In his memoir, “The Long Run,” Mishka Shubaly chronicles his journey from “irreverent young drunk” to ultra-runner. The author sobered up by running five miles at a time, then 10, then 50. It was Shubaly’s editor who first suggested he write about his road to recovery. “I told him point-blank, ‘No one wants to hear me cry about how I f***ed up my own life,’ ” Shubaly said. “And I was totally wrong.” When “The Long Run” was published on Amazon’s Kindle Singles list in 2011, it hit No. 1, bumping Stephen King out of the top spot.
The book’s popularity may have been a surprise to Shubaly, but experts know he’s not alone in using exercise to overcome addiction. Groups have been popping up around the country to help people stay sober by staying active.
“It’s a great way to introduce people into something that then later becomes … sort of their coping mechanism, as opposed to picking up a drink or a drug,” said Scott Strode, one of this year’s top 10 CNN Heroes. Strode’s nonprofit, Phoenix Multisport, provides free athletic activities and a sober support community to thousands of people in Colorado.

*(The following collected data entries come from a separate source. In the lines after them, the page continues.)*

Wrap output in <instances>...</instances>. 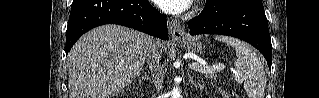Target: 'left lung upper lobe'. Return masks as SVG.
I'll list each match as a JSON object with an SVG mask.
<instances>
[{
	"label": "left lung upper lobe",
	"mask_w": 319,
	"mask_h": 98,
	"mask_svg": "<svg viewBox=\"0 0 319 98\" xmlns=\"http://www.w3.org/2000/svg\"><path fill=\"white\" fill-rule=\"evenodd\" d=\"M207 1H217V0H207ZM221 1H224V0H221Z\"/></svg>",
	"instance_id": "5c2ea615"
}]
</instances>
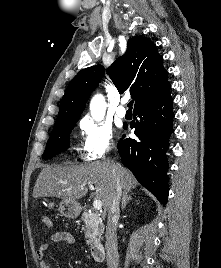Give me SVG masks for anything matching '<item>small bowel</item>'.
Segmentation results:
<instances>
[{"label": "small bowel", "mask_w": 221, "mask_h": 268, "mask_svg": "<svg viewBox=\"0 0 221 268\" xmlns=\"http://www.w3.org/2000/svg\"><path fill=\"white\" fill-rule=\"evenodd\" d=\"M62 242L73 245L75 244L76 241H75L74 236L71 233L65 232V231H58L51 235L49 243L42 244L37 249L36 256L39 260L40 268H51L50 262L47 259H45V254L50 249L52 244L62 243Z\"/></svg>", "instance_id": "obj_1"}]
</instances>
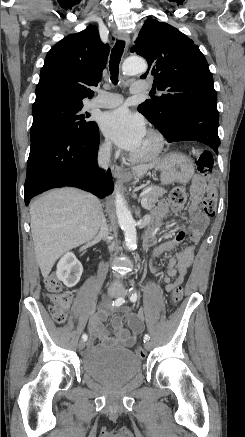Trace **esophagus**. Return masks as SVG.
Here are the masks:
<instances>
[{
  "label": "esophagus",
  "instance_id": "34e87169",
  "mask_svg": "<svg viewBox=\"0 0 245 437\" xmlns=\"http://www.w3.org/2000/svg\"><path fill=\"white\" fill-rule=\"evenodd\" d=\"M115 37L118 38L119 40L124 41L126 43V46H128L130 38H129V35L127 33L118 31L115 33ZM111 171L115 177H121L124 175L122 168L116 164H113L111 166Z\"/></svg>",
  "mask_w": 245,
  "mask_h": 437
}]
</instances>
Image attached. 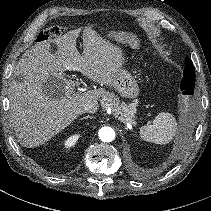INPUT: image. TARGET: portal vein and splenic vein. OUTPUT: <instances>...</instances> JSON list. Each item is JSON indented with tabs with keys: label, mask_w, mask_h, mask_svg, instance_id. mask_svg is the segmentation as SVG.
<instances>
[{
	"label": "portal vein and splenic vein",
	"mask_w": 211,
	"mask_h": 211,
	"mask_svg": "<svg viewBox=\"0 0 211 211\" xmlns=\"http://www.w3.org/2000/svg\"><path fill=\"white\" fill-rule=\"evenodd\" d=\"M65 91H66L67 95H71V94L74 93V90L72 88V85H66L65 86Z\"/></svg>",
	"instance_id": "portal-vein-and-splenic-vein-1"
}]
</instances>
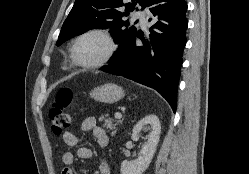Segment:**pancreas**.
I'll use <instances>...</instances> for the list:
<instances>
[{
  "instance_id": "obj_1",
  "label": "pancreas",
  "mask_w": 249,
  "mask_h": 174,
  "mask_svg": "<svg viewBox=\"0 0 249 174\" xmlns=\"http://www.w3.org/2000/svg\"><path fill=\"white\" fill-rule=\"evenodd\" d=\"M99 121H103V126L106 129L112 130L111 135L114 136L116 133V126L119 125L121 122L120 121H116L111 117H108L107 115L105 116H101L99 118Z\"/></svg>"
}]
</instances>
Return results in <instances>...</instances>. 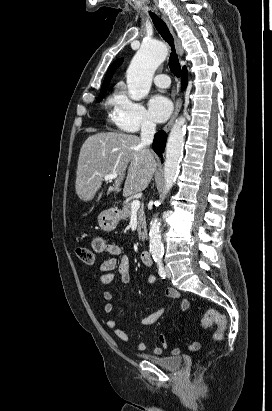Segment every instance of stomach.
Here are the masks:
<instances>
[{"mask_svg": "<svg viewBox=\"0 0 272 411\" xmlns=\"http://www.w3.org/2000/svg\"><path fill=\"white\" fill-rule=\"evenodd\" d=\"M119 221V215L113 210H105L98 215V224L106 232L114 230Z\"/></svg>", "mask_w": 272, "mask_h": 411, "instance_id": "stomach-1", "label": "stomach"}]
</instances>
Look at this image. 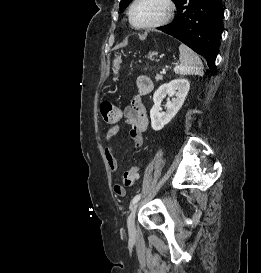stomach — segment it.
Wrapping results in <instances>:
<instances>
[{
  "label": "stomach",
  "instance_id": "stomach-1",
  "mask_svg": "<svg viewBox=\"0 0 261 273\" xmlns=\"http://www.w3.org/2000/svg\"><path fill=\"white\" fill-rule=\"evenodd\" d=\"M154 55H156V52H150L148 57L152 58ZM120 63H121L120 57H117L116 59H114V61H113V66H114L113 71H114L115 74L118 73ZM114 79L116 80V78H114Z\"/></svg>",
  "mask_w": 261,
  "mask_h": 273
}]
</instances>
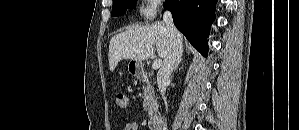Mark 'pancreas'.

In 2008, the National Institute on Drug Abuse pledged $4 million to research the effect of physical activity on drug use. Preclinical research has provided evidence that exercise can help treat — and even possibly prevent — addiction, and now human trials are taking place.
According to the National Institute on Drug Abuse, abuse of illicit drugs and alcohol contributes to the death of more than 100,000 Americans every year. While intervention and treatment programs have improved, relapse rates range from 60% to 90% in the first year of sobriety, the institute said.
“Habits play an important role in our health,” the institute’s director, Dr. Nora Volkow, said in a National Institute of Health newsletter. “Understanding the biology of how we develop routines that may be harmful to us, and how to break those routines and embrace new ones, could help us change our lifestyles and adopt healthier behaviors.”
Psychology professor Mark Smith researches the effects of exercise on addiction in laboratory rats. One of his first preclinical studies on the subject showed lab rats that had access to an exercise wheel in their cage were much less likely to self-administer cocaine than their sedentary counterparts.
He and his colleagues have also completed several follow-up studies, duplicating the results with male and female rats; with low, medium and high doses; with heroin; and with different models of substance binges and relapses.
“I was amazed at how consistent the effects of exercise were,” Smith said.
Other researchers have published animal studies with similar results. For example, a 2009 study in Pathophysiology Journal showed treadmill exercise reduced morphine use in male rats. And in 2011, a study in the journal Current Neuropharmacologydemonstrated animals’ preference for saline over amphetamines when they exercised.
“These results lead us to conclude that a previous practice of regular physical activity may help in preventing amphetamine addiction,” the study’s authors wrote. While evidence mounts that exercise may help prevent and treat addiction, scientists are trying to figure out why. To get clean, addicts often give up their past social lives, including any friends who use. During their recovery, they have a lot of free time and not a lot of support.
To get clean, addicts often give up their past social lives, including any friends who use. During their recovery, they have a lot of free time and not a lot of support.